[Collected data]

=== Begin Enclosure ===

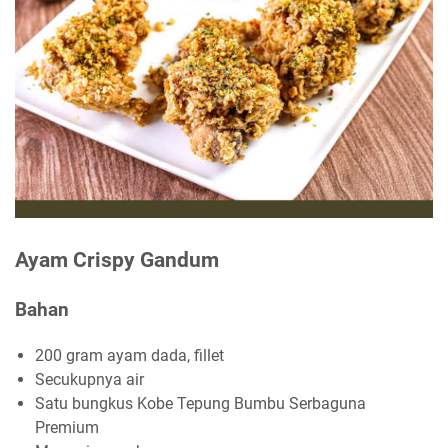
Ayam Crispy Gandum
Bahan
200 gram ayam dada, fillet
Secukupnya air
Satu bungkus Kobe Tepung Bumbu Serbaguna
Premium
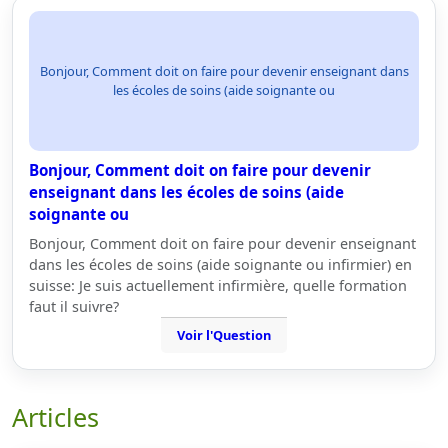
Bonjour, Comment doit on faire pour devenir enseignant dans
les écoles de soins (aide soignante ou
Bonjour, Comment doit on faire pour devenir
enseignant dans les écoles de soins (aide
soignante ou
Bonjour, Comment doit on faire pour devenir enseignant
dans les écoles de soins (aide soignante ou infirmier) en
suisse: Je suis actuellement infirmière, quelle formation
faut il suivre?
Voir l'Question
Articles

=== End Enclosure ===

Prompt:
What you write should match, character for character, the lines from the one with "enseignant dans les écoles de soins (aide" to the end of the data, both included.

Answer section:
enseignant dans les écoles de soins (aide
soignante ou
Bonjour, Comment doit on faire pour devenir enseignant
dans les écoles de soins (aide soignante ou infirmier) en
suisse: Je suis actuellement infirmière, quelle formation
faut il suivre?
Voir l'Question
Articles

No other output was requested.